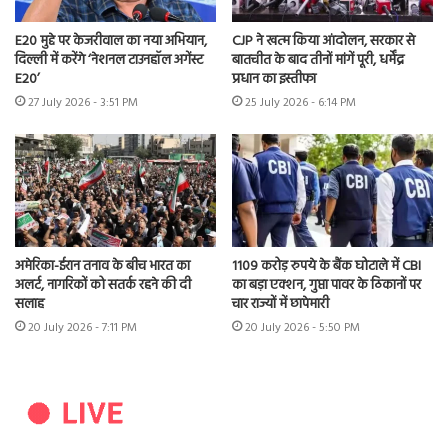
E20 मुद्दे पर केजरीवाल का नया अभियान,
CJP ने खत्म किया आंदोलन, सरकार से
दिल्ली में करेंगे ‘नेशनल टाउनहॉल अगेंस्ट
बातचीत के बाद तीनों मांगें पूरी, धर्मेंद्र
E20’
प्रधान का इस्तीफा
27 July 2026 - 3:51 PM
25 July 2026 - 6:14 PM
अमेरिका-ईरान तनाव के बीच भारत का
1109 करोड़ रुपये के बैंक घोटाले में CBI
अलर्ट, नागरिकों को सतर्क रहने की दी
का बड़ा एक्शन, गुप्ता पावर के ठिकानों पर
सलाह
चार राज्यों में छापेमारी
20 July 2026 - 7:11 PM
20 July 2026 - 5:50 PM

——————

TASK TO COMPLETE: I need exact copies of the lines from the one holding "अलर्ट, नागरिकों को सतर्क रहने की दी" through the end of the records above, and nothing beyond them.

OUTPUT FOR THIS EXERCISE:
अलर्ट, नागरिकों को सतर्क रहने की दी
का बड़ा एक्शन, गुप्ता पावर के ठिकानों पर
सलाह
चार राज्यों में छापेमारी
20 July 2026 - 7:11 PM
20 July 2026 - 5:50 PM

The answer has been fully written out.